**Task to carry out**: Return the full listing, so that each line matches the original exactly.

**Material to process**:

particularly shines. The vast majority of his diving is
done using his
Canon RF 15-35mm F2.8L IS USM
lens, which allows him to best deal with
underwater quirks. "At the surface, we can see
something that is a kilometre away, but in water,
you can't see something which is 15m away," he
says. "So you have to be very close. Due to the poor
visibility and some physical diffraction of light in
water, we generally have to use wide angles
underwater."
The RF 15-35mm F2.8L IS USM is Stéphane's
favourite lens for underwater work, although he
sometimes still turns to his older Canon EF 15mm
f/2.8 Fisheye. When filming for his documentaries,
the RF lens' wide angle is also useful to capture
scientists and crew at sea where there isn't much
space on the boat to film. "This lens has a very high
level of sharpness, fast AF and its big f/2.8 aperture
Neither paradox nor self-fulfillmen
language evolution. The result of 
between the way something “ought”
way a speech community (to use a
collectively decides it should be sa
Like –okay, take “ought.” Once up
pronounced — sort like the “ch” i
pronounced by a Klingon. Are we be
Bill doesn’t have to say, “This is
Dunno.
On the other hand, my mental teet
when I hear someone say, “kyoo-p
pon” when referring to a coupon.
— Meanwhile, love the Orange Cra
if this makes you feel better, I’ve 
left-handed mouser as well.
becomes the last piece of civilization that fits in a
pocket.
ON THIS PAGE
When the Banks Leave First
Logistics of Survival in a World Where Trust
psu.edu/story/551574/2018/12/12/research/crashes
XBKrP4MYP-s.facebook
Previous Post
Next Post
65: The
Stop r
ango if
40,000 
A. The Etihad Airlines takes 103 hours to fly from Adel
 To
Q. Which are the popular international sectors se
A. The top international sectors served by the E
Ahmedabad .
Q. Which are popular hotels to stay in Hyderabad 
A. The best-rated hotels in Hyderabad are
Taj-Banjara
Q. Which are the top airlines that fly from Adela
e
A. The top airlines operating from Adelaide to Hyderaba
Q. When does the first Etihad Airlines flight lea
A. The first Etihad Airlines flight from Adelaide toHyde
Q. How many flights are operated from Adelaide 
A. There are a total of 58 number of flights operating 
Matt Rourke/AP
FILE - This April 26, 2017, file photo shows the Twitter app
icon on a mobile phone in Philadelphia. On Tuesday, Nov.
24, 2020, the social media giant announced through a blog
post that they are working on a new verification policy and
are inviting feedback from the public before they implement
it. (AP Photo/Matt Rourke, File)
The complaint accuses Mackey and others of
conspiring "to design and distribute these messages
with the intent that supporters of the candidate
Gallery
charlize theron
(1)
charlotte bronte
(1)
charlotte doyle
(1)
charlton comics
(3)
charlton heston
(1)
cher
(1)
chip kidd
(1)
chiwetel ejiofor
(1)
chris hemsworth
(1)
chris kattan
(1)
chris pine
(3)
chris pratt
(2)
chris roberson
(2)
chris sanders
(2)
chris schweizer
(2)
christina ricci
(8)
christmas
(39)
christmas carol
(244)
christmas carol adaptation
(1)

**The completed task**:
particularly shines. The vast majority of his diving is
done using his
Canon RF 15-35mm F2.8L IS USM
lens, which allows him to best deal with
underwater quirks. "At the surface, we can see
something that is a kilometre away, but in water,
you can't see something which is 15m away," he
says. "So you have to be very close. Due to the poor
visibility and some physical diffraction of light in
water, we generally have to use wide angles
underwater."
The RF 15-35mm F2.8L IS USM is Stéphane's
favourite lens for underwater work, although he
sometimes still turns to his older Canon EF 15mm
f/2.8 Fisheye. When filming for his documentaries,
the RF lens' wide angle is also useful to capture
scientists and crew at sea where there isn't much
space on the boat to film. "This lens has a very high
level of sharpness, fast AF and its big f/2.8 aperture
Neither paradox nor self-fulfillmen
language evolution. The result of 
between the way something “ought”
way a speech community (to use a
collectively decides it should be sa
Like –okay, take “ought.” Once up
pronounced — sort like the “ch” i
pronounced by a Klingon. Are we be
Bill doesn’t have to say, “This is
Dunno.
On the other hand, my mental teet
when I hear someone say, “kyoo-p
pon” when referring to a coupon.
— Meanwhile, love the Orange Cra
if this makes you feel better, I’ve 
left-handed mouser as well.
becomes the last piece of civilization that fits in a
pocket.
ON THIS PAGE
When the Banks Leave First
Logistics of Survival in a World Where Trust
psu.edu/story/551574/2018/12/12/research/crashes
XBKrP4MYP-s.facebook
Previous Post
Next Post
65: The
Stop r
ango if
40,000 
A. The Etihad Airlines takes 103 hours to fly from Adel
 To
Q. Which are the popular international sectors se
A. The top international sectors served by the E
Ahmedabad .
Q. Which are popular hotels to stay in Hyderabad 
A. The best-rated hotels in Hyderabad are
Taj-Banjara
Q. Which are the top airlines that fly from Adela
e
A. The top airlines operating from Adelaide to Hyderaba
Q. When does the first Etihad Airlines flight lea
A. The first Etihad Airlines flight from Adelaide toHyde
Q. How many flights are operated from Adelaide 
A. There are a total of 58 number of flights operating 
Matt Rourke/AP
FILE - This April 26, 2017, file photo shows the Twitter app
icon on a mobile phone in Philadelphia. On Tuesday, Nov.
24, 2020, the social media giant announced through a blog
post that they are working on a new verification policy and
are inviting feedback from the public before they implement
it. (AP Photo/Matt Rourke, File)
The complaint accuses Mackey and others of
conspiring "to design and distribute these messages
with the intent that supporters of the candidate
Gallery
charlize theron
(1)
charlotte bronte
(1)
charlotte doyle
(1)
charlton comics
(3)
charlton heston
(1)
cher
(1)
chip kidd
(1)
chiwetel ejiofor
(1)
chris hemsworth
(1)
chris kattan
(1)
chris pine
(3)
chris pratt
(2)
chris roberson
(2)
chris sanders
(2)
chris schweizer
(2)
christina ricci
(8)
christmas
(39)
christmas carol
(244)
christmas carol adaptation
(1)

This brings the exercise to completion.